Requirement: Copy out all lines bearing the word "social" from the listing below.

Given entries:

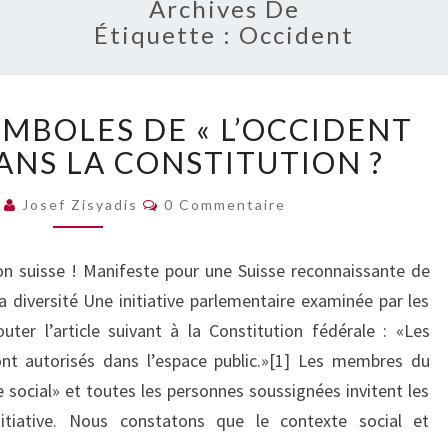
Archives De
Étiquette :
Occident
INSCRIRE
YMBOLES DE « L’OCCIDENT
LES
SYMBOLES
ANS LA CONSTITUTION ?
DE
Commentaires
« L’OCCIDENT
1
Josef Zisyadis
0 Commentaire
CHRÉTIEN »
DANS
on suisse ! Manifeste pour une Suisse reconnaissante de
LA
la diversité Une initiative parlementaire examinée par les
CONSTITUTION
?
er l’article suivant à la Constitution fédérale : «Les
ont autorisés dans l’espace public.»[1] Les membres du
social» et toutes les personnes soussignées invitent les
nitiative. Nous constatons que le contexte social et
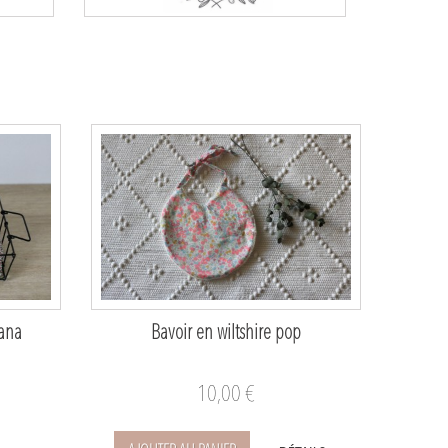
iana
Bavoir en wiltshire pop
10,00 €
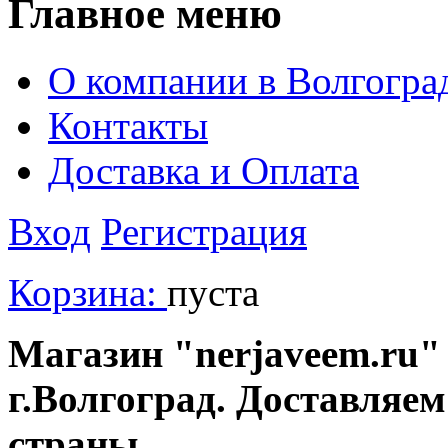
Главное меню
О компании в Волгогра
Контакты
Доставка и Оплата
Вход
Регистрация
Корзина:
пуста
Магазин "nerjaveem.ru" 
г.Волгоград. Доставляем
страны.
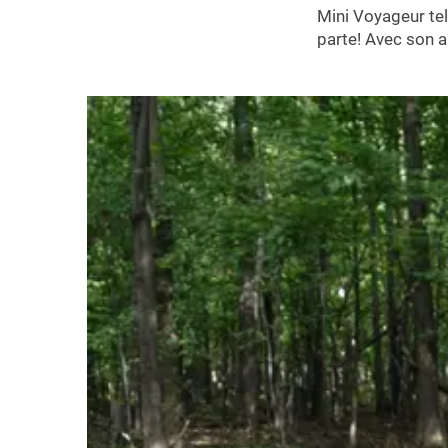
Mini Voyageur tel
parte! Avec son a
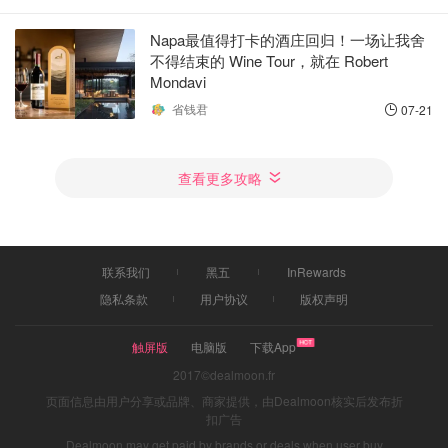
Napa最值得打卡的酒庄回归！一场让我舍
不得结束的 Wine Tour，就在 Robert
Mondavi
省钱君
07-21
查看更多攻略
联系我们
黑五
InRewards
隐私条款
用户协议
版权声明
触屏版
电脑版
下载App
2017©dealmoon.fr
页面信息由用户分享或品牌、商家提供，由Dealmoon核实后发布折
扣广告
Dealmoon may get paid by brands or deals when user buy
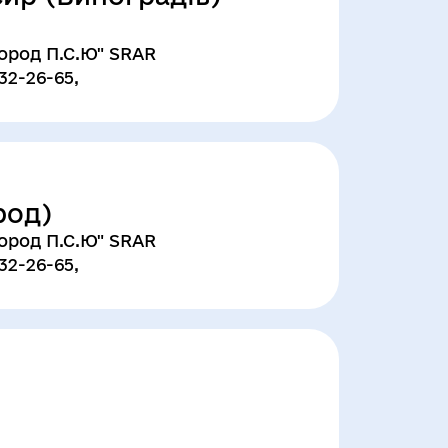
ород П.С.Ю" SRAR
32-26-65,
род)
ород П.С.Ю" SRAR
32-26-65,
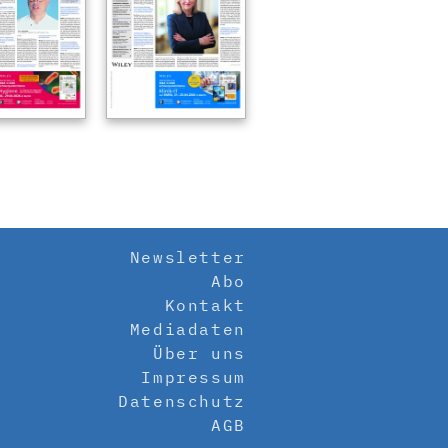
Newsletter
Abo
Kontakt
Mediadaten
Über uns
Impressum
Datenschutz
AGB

Response:
social» et toutes les personnes soussignées invitent les
nitiative. Nous constatons que le contexte social et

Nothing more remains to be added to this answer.